# Caribbean and Hawaiian Marine (Reef) Life Image Classification Capstone Project
### Ryan Johnson

### Project Overview
As an avid snorkeler and someone who has always been interested in the unique Marine reef life ecosystem that exists within the water, I have taken many trips to explore reefs in the ocean and taken enormous amounts of images underwater. Still, I am always at a loss for what I am taking an image of; some marine life creatures I know quite well, including a green sea turtle, but others I am at a complete loss in identifying.
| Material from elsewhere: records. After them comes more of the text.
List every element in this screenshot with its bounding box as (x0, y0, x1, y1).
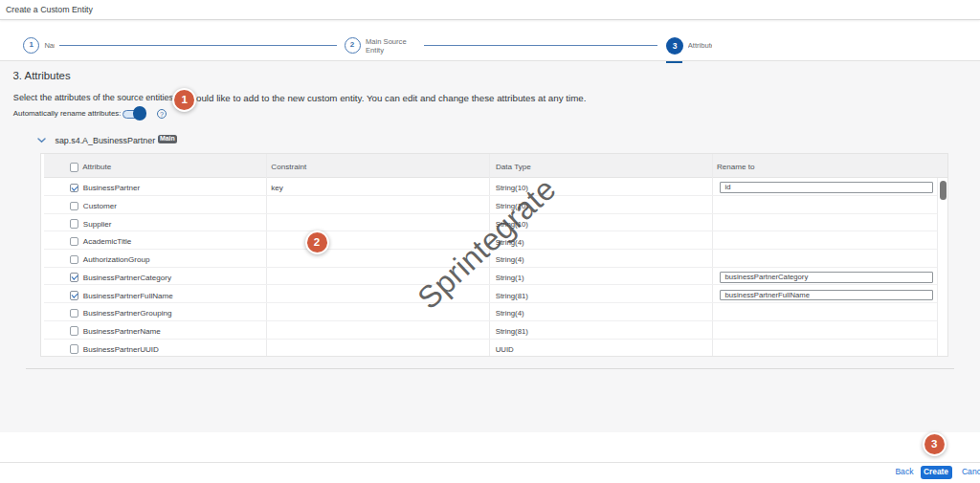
svg-text:?: ? (160, 110, 164, 119)
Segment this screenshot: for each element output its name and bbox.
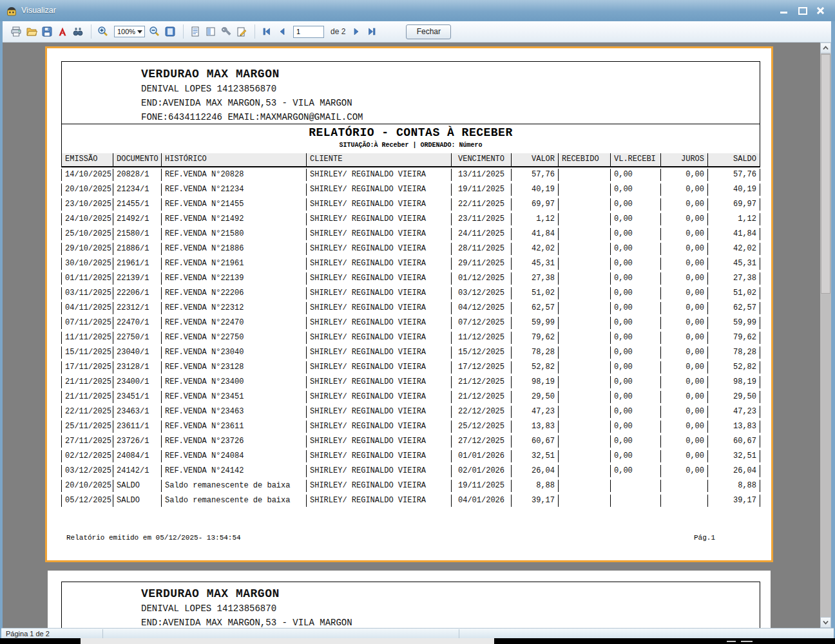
table-cell: SHIRLEY/ REGINALDO VIEIRA bbox=[306, 169, 451, 181]
table-cell: SALDO bbox=[113, 480, 161, 492]
table-cell: 0,00 bbox=[660, 184, 707, 196]
column-header: JUROS bbox=[660, 153, 707, 166]
table-cell: 0,00 bbox=[610, 332, 660, 344]
table-cell: REF.VENDA N°21580 bbox=[161, 228, 306, 240]
table-cell: 21580/1 bbox=[113, 228, 161, 240]
table-cell: 1,12 bbox=[707, 213, 760, 225]
table-cell: 27/12/2025 bbox=[451, 435, 511, 448]
table-cell: 20828/1 bbox=[113, 169, 161, 181]
table-row: 23/10/202521455/1REF.VENDA N°21455SHIRLE… bbox=[61, 197, 760, 212]
zoom-select[interactable]: 100% bbox=[114, 26, 145, 37]
table-cell: 14/10/2025 bbox=[61, 169, 113, 181]
table-cell: 21/11/2025 bbox=[61, 391, 113, 403]
table-cell: 0,00 bbox=[660, 361, 707, 374]
table-cell: 78,28 bbox=[511, 346, 558, 359]
table-cell: 0,00 bbox=[660, 465, 707, 477]
table-cell: 20/10/2025 bbox=[61, 480, 113, 492]
minimize-button[interactable] bbox=[780, 6, 789, 15]
table-cell: 0,00 bbox=[610, 228, 660, 240]
export-pdf-button[interactable] bbox=[55, 24, 70, 39]
status-page-label: Página 1 de 2 bbox=[6, 630, 50, 638]
column-header: SALDO bbox=[707, 153, 760, 166]
table-cell: 0,00 bbox=[660, 317, 707, 329]
page-fit-button[interactable] bbox=[163, 24, 177, 39]
table-cell: 03/12/2025 bbox=[451, 287, 511, 299]
table-cell: 42,02 bbox=[511, 243, 558, 255]
report-page-1[interactable]: VERDURAO MAX MARGON DENIVAL LOPES 141238… bbox=[45, 46, 773, 562]
print-setup-button[interactable] bbox=[219, 24, 233, 39]
page-footer: Relatório emitido em 05/12/2025- 13:54:5… bbox=[61, 534, 760, 543]
edit-page-button[interactable] bbox=[235, 24, 249, 39]
table-cell: 98,19 bbox=[707, 376, 760, 388]
table-cell bbox=[558, 376, 610, 388]
table-row: 22/11/202523463/1REF.VENDA N°23463SHIRLE… bbox=[61, 404, 760, 419]
binoculars-icon bbox=[72, 26, 84, 37]
close-button[interactable] bbox=[816, 6, 825, 15]
table-cell: SHIRLEY/ REGINALDO VIEIRA bbox=[306, 421, 451, 433]
table-cell: 0,00 bbox=[610, 302, 660, 314]
company-owner: DENIVAL LOPES 14123856870 bbox=[141, 603, 760, 614]
table-cell: 04/01/2026 bbox=[451, 495, 511, 507]
table-cell: 40,19 bbox=[707, 184, 760, 196]
close-report-button[interactable]: Fechar bbox=[406, 24, 451, 39]
print-button[interactable] bbox=[9, 24, 23, 39]
table-cell: 39,17 bbox=[707, 495, 760, 507]
table-cell: 40,19 bbox=[511, 184, 558, 196]
table-cell: 22750/1 bbox=[113, 332, 161, 344]
report-page-2[interactable]: VERDURAO MAX MARGON DENIVAL LOPES 141238… bbox=[48, 571, 771, 628]
open-button[interactable] bbox=[24, 24, 39, 39]
table-cell: 22470/1 bbox=[113, 317, 161, 329]
table-cell: SHIRLEY/ REGINALDO VIEIRA bbox=[306, 480, 451, 492]
zoom-out-button[interactable] bbox=[148, 24, 162, 39]
company-owner: DENIVAL LOPES 14123856870 bbox=[141, 84, 760, 94]
maximize-button[interactable] bbox=[798, 6, 807, 15]
table-cell: SHIRLEY/ REGINALDO VIEIRA bbox=[306, 228, 451, 240]
table-cell: 0,00 bbox=[610, 450, 660, 462]
table-cell: 29/10/2025 bbox=[61, 243, 113, 255]
table-cell: 0,00 bbox=[660, 243, 707, 255]
table-cell: 0,00 bbox=[610, 435, 660, 448]
report-subtitle: SITUAÇÃO:À Receber | ORDENADO: Número bbox=[62, 142, 760, 149]
table-cell: 13,83 bbox=[707, 421, 760, 433]
table-cell bbox=[558, 272, 610, 285]
find-button[interactable] bbox=[71, 24, 85, 39]
page-fit-icon bbox=[164, 26, 176, 37]
save-button[interactable] bbox=[40, 24, 54, 39]
table-cell: 03/12/2025 bbox=[61, 465, 113, 477]
table-cell: 0,00 bbox=[660, 258, 707, 270]
table-cell: 60,67 bbox=[511, 435, 558, 448]
next-page-button[interactable] bbox=[349, 24, 363, 39]
company-contact: FONE:6434112246 EMAIL:MAXMARGON@GMAIL.CO… bbox=[141, 112, 760, 122]
vertical-scrollbar[interactable] bbox=[820, 43, 831, 628]
company-header-box-page2: VERDURAO MAX MARGON DENIVAL LOPES 141238… bbox=[61, 582, 760, 628]
table-cell: 0,00 bbox=[610, 317, 660, 329]
report-viewer-window: Visualizar bbox=[0, 0, 835, 638]
table-cell: 0,00 bbox=[660, 302, 707, 314]
table-cell: 39,17 bbox=[511, 495, 558, 507]
report-table: EMISSÃODOCUMENTOHISTÓRICOCLIENTEVENCIMEN… bbox=[61, 153, 760, 508]
table-row: 07/11/202522470/1REF.VENDA N°22470SHIRLE… bbox=[61, 316, 760, 330]
table-cell: 59,99 bbox=[511, 317, 558, 329]
scrollbar-thumb[interactable] bbox=[821, 54, 830, 294]
scrollbar-down-button[interactable] bbox=[820, 617, 831, 628]
page-number-input[interactable] bbox=[293, 26, 324, 38]
table-cell: 21492/1 bbox=[113, 213, 161, 225]
table-cell: 0,00 bbox=[610, 421, 660, 433]
table-cell: 23611/1 bbox=[113, 421, 161, 433]
page-settings-button[interactable] bbox=[188, 24, 202, 39]
table-cell: 0,00 bbox=[610, 361, 660, 374]
table-cell: 0,00 bbox=[610, 406, 660, 418]
zoom-in-button[interactable] bbox=[96, 24, 110, 39]
table-cell: 19/11/2025 bbox=[451, 184, 511, 196]
background-window-mark bbox=[727, 641, 736, 642]
table-cell: 26,04 bbox=[707, 465, 760, 477]
table-cell: 0,00 bbox=[660, 376, 707, 388]
prev-page-button[interactable] bbox=[275, 24, 289, 39]
table-cell: 32,51 bbox=[707, 450, 760, 462]
table-row: 21/11/202523451/1REF.VENDA N°23451SHIRLE… bbox=[61, 390, 760, 404]
first-page-button[interactable] bbox=[260, 24, 274, 39]
scrollbar-up-button[interactable] bbox=[820, 43, 831, 53]
two-pages-button[interactable] bbox=[204, 24, 218, 39]
last-page-button[interactable] bbox=[365, 24, 379, 39]
first-page-icon bbox=[262, 26, 272, 37]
The image classification model will create a system in which I can upload distinct sea creatures, and the model can properly identify and allow me to know what exactly I am looking at without needing a guide key to identify different underwater animals and fish that exist. The image classification model is simply a way to speed up my comprehension of the underwater creatures and ecosystems I have explored and identify what the sea creatures are when snorkeling in the ocean with my GoPro when taking enormous amounts of pictures and videos.

### Problem Statement
My capstone project aims to create a Caribbean and Hawaiian Marine (reef) life Single-label image classification model to identify different sea creatures, including sea animals and fish. 

### Caribbean and Hawaiian Marine (Reef) Life Image Classification (Single Label)
The five sea creatures and fish labels I have include:
* Cuttlefish
* Eagle ray
* Green Sea Turtle
* Reef triggerfish
* Stingray

Each of these classes of sea creatures has over 65 images and are a distinct sea creature for creating the single-label image classification model. I took these pictures using my GoPro when snorkeling in the Caribbean and Hawaiian oceans from 2017 to 2025. For my GoPro I have filter lens that help me take a clear image underwater, that is my some of the images have a warming color tone than others. I have 1162 images in total. 


When creating the image classification dataset and annotating the images into each of the label classes there are:
* Cuttlefish- 65 images
* Eagle ray- 366 images
* Green Sea Turtle- 482 images
* Reef triggerfish- 67 images
* Stingray- 182 images


In [12]:
import numpy as np
import pandas as pd
import matplotlib.pyplot as plt
import seaborn as sns

# tensorflow
import tensorflow as tf

# to build dataset in tensorflow need use datasets
from tensorflow.keras import datasets, layers, models

import torch
import torchvision
#import torchvision.transforms as transforms

import sys
import os
from os import listdir

import PIL # Python Imaging Library
from IPython.display import display # Display Images
import pathlib

import random # to set the seed

# confusion_matrix, classification_report
from sklearn.metrics import confusion_matrix, classification_report


### Using Roboflow's API to Download Dataset into GitHub

In [13]:
!pip install roboflow

from roboflow import Roboflow
rf = Roboflow(api_key="jleFsz2VdsZFEDQDayOM")
project = rf.workspace("protozoa").project("caribbean-and-hawaii-marine-life")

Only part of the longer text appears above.